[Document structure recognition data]
== Segment start ==

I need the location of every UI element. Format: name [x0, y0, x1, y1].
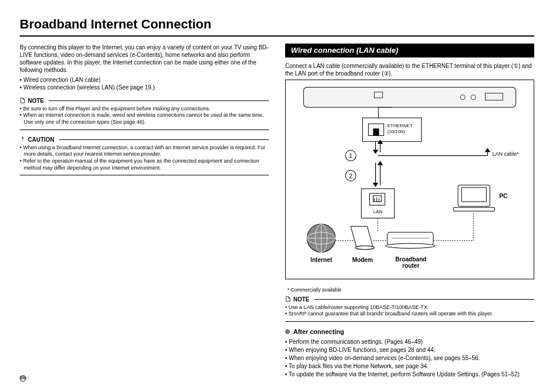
divider [285, 321, 534, 322]
page-separator: - [27, 375, 29, 382]
note-list: Be sure to turn off this Player and the … [20, 106, 269, 126]
bullet-icon [285, 329, 290, 334]
list-item: Use a LAN cable/router supporting 10BASE… [289, 304, 534, 311]
list-item: Perform the communication settings. (Pag… [290, 338, 534, 346]
after-connecting-label: After connecting [293, 328, 344, 336]
router-icon [386, 232, 435, 248]
ethernet-label: ETHERNET [387, 124, 413, 129]
note-label: NOTE [28, 97, 44, 105]
diagram-footnote: * Commercially available [287, 287, 534, 293]
caution-label: CAUTION [28, 136, 55, 143]
svg-rect-19 [454, 208, 495, 211]
list-item: When enjoying video on-demand services (… [290, 354, 534, 362]
intro-text: By connecting this player to the Interne… [20, 44, 269, 74]
page-title: Broadband Internet Connection [20, 16, 534, 33]
svg-rect-18 [462, 188, 487, 202]
svg-text:(10/100): (10/100) [387, 130, 405, 135]
note-rule [314, 299, 534, 300]
divider [20, 130, 269, 130]
section-header: Wired connection (LAN cable) [285, 44, 534, 58]
note-label: NOTE [293, 296, 310, 303]
caution-icon [20, 136, 26, 142]
svg-rect-12 [369, 193, 384, 205]
marker-2-label: 2 [349, 172, 352, 179]
list-item: Wireless connection (wireless LAN) (See … [20, 84, 269, 91]
list-item: SHARP cannot guarantee that all brands' … [289, 311, 534, 318]
note-rule [49, 100, 269, 101]
arrow-2-icon [373, 162, 383, 187]
left-column: By connecting this player to the Interne… [20, 44, 269, 379]
list-item: Wired connection (LAN cable) [20, 76, 269, 84]
section-intro: Connect a LAN cable (commercially availa… [285, 62, 534, 77]
pc-icon [454, 185, 495, 211]
list-item: To play back files via the Home Network,… [290, 362, 534, 370]
title-rule [20, 35, 534, 37]
list-item: Be sure to turn off this Player and the … [24, 106, 269, 113]
internet-label: Internet [311, 257, 333, 263]
modem-icon [351, 226, 375, 250]
right-column: Wired connection (LAN cable) Connect a L… [285, 44, 534, 379]
methods-list: Wired connection (LAN cable) Wireless co… [20, 76, 269, 91]
list-item: When an Internet connection is made, wir… [24, 112, 269, 125]
note-heading: NOTE [20, 97, 269, 105]
lan-cable-path [373, 141, 490, 156]
router-label-2: router [402, 262, 419, 269]
language-badge: EN [20, 375, 26, 382]
svg-point-23 [355, 246, 374, 250]
svg-point-21 [386, 244, 435, 249]
caution-heading: CAUTION [20, 136, 269, 143]
svg-rect-0 [304, 88, 516, 108]
pc-label: PC [499, 193, 508, 200]
modem-label: Modem [352, 257, 373, 263]
lan-cable-label: LAN cable* [492, 151, 519, 157]
marker-1-label: 1 [349, 153, 352, 160]
connection-diagram: ETHERNET (10/100) 1 LAN cable* 2 [285, 80, 534, 279]
note-list: Use a LAN cable/router supporting 10BASE… [285, 304, 534, 318]
note-icon [285, 296, 291, 302]
page-footer: EN - [20, 375, 29, 382]
list-item: When using a broadband Internet connecti… [24, 145, 269, 158]
router-label-1: Broadband [395, 256, 427, 262]
content-columns: By connecting this player to the Interne… [20, 44, 534, 379]
after-connecting-list: Perform the communication settings. (Pag… [285, 338, 534, 378]
list-item: To update the software via the Internet,… [290, 371, 534, 378]
lan-port-icon: LAN [361, 189, 394, 218]
player-device-icon [304, 88, 516, 108]
after-connecting-heading: After connecting [285, 328, 534, 336]
ethernet-port-icon: ETHERNET (10/100) [362, 107, 422, 142]
note-icon [20, 98, 26, 103]
lan-port-label: LAN [373, 210, 383, 215]
internet-globe-icon [307, 224, 336, 253]
svg-rect-7 [373, 129, 379, 136]
list-item: Refer to the operation manual of the equ… [24, 158, 269, 171]
caution-list: When using a broadband Internet connecti… [20, 145, 269, 172]
caution-rule [59, 139, 269, 140]
list-item: When enjoying BD-LIVE functions, see pag… [290, 346, 534, 354]
divider [20, 175, 269, 175]
note-heading: NOTE [285, 296, 534, 303]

== Segment end ==

## Task instructions
Pictures in the records above are to be left out of an otherwise exact copy.

## Written solution
I need the location of every UI element. Format: name [x0, y0, x1, y1].
divider [285, 321, 534, 322]
page-separator: - [27, 375, 29, 382]
note-list: Be sure to turn off this Player and the … [20, 106, 269, 126]
bullet-icon [285, 329, 290, 334]
list-item: Use a LAN cable/router supporting 10BASE… [289, 304, 534, 311]
list-item: Perform the communication settings. (Pag… [290, 338, 534, 346]
after-connecting-label: After connecting [293, 328, 344, 336]
router-icon [386, 232, 435, 248]
ethernet-label: ETHERNET [387, 124, 413, 129]
note-label: NOTE [28, 97, 44, 105]
diagram-footnote: * Commercially available [287, 287, 534, 293]
caution-label: CAUTION [28, 136, 55, 143]
svg-rect-19 [454, 208, 495, 211]
list-item: When enjoying video on-demand services (… [290, 354, 534, 362]
intro-text: By connecting this player to the Interne… [20, 44, 269, 74]
page-title: Broadband Internet Connection [20, 16, 534, 33]
svg-rect-18 [462, 188, 487, 202]
svg-text:(10/100): (10/100) [387, 130, 405, 135]
note-rule [314, 299, 534, 300]
divider [20, 130, 269, 130]
section-header: Wired connection (LAN cable) [285, 44, 534, 58]
note-label: NOTE [293, 296, 310, 303]
caution-icon [20, 136, 26, 142]
svg-rect-12 [369, 193, 384, 205]
marker-2-label: 2 [349, 172, 352, 179]
list-item: Wireless connection (wireless LAN) (See … [20, 84, 269, 91]
list-item: SHARP cannot guarantee that all brands' … [289, 311, 534, 318]
note-rule [49, 100, 269, 101]
arrow-2-icon [373, 162, 383, 187]
left-column: By connecting this player to the Interne… [20, 44, 269, 379]
list-item: Wired connection (LAN cable) [20, 76, 269, 84]
section-intro: Connect a LAN cable (commercially availa… [285, 62, 534, 77]
pc-icon [454, 185, 495, 211]
list-item: To play back files via the Home Network,… [290, 362, 534, 370]
title-rule [20, 35, 534, 37]
list-item: Be sure to turn off this Player and the … [24, 106, 269, 113]
internet-label: Internet [311, 257, 333, 263]
modem-icon [351, 226, 375, 250]
right-column: Wired connection (LAN cable) Connect a L… [285, 44, 534, 379]
methods-list: Wired connection (LAN cable) Wireless co… [20, 76, 269, 91]
list-item: When an Internet connection is made, wir… [24, 112, 269, 125]
note-heading: NOTE [20, 97, 269, 105]
lan-cable-path [373, 141, 490, 156]
router-label-2: router [402, 262, 419, 269]
language-badge: EN [20, 375, 26, 382]
svg-point-23 [355, 246, 374, 250]
svg-point-21 [386, 244, 435, 249]
caution-heading: CAUTION [20, 136, 269, 143]
svg-rect-0 [304, 88, 516, 108]
pc-label: PC [499, 193, 508, 200]
modem-label: Modem [352, 257, 373, 263]
lan-cable-label: LAN cable* [492, 151, 519, 157]
marker-1-label: 1 [349, 153, 352, 160]
connection-diagram: ETHERNET (10/100) 1 LAN cable* 2 [285, 80, 534, 279]
note-list: Use a LAN cable/router supporting 10BASE… [285, 304, 534, 318]
note-icon [285, 296, 291, 302]
page-footer: EN - [20, 375, 29, 382]
list-item: When using a broadband Internet connecti… [24, 145, 269, 158]
router-label-1: Broadband [395, 256, 427, 262]
content-columns: By connecting this player to the Interne… [20, 44, 534, 379]
after-connecting-list: Perform the communication settings. (Pag… [285, 338, 534, 378]
list-item: To update the software via the Internet,… [290, 371, 534, 378]
lan-port-icon: LAN [361, 189, 394, 218]
player-device-icon [304, 88, 516, 108]
after-connecting-heading: After connecting [285, 328, 534, 336]
ethernet-port-icon: ETHERNET (10/100) [362, 107, 422, 142]
note-icon [20, 98, 26, 103]
lan-port-label: LAN [373, 210, 383, 215]
internet-globe-icon [307, 224, 336, 253]
svg-rect-7 [373, 129, 379, 136]
list-item: Refer to the operation manual of the equ… [24, 158, 269, 171]
caution-list: When using a broadband Internet connecti… [20, 145, 269, 172]
caution-rule [59, 139, 269, 140]
list-item: When enjoying BD-LIVE functions, see pag… [290, 346, 534, 354]
divider [20, 175, 269, 175]
note-heading: NOTE [285, 296, 534, 303]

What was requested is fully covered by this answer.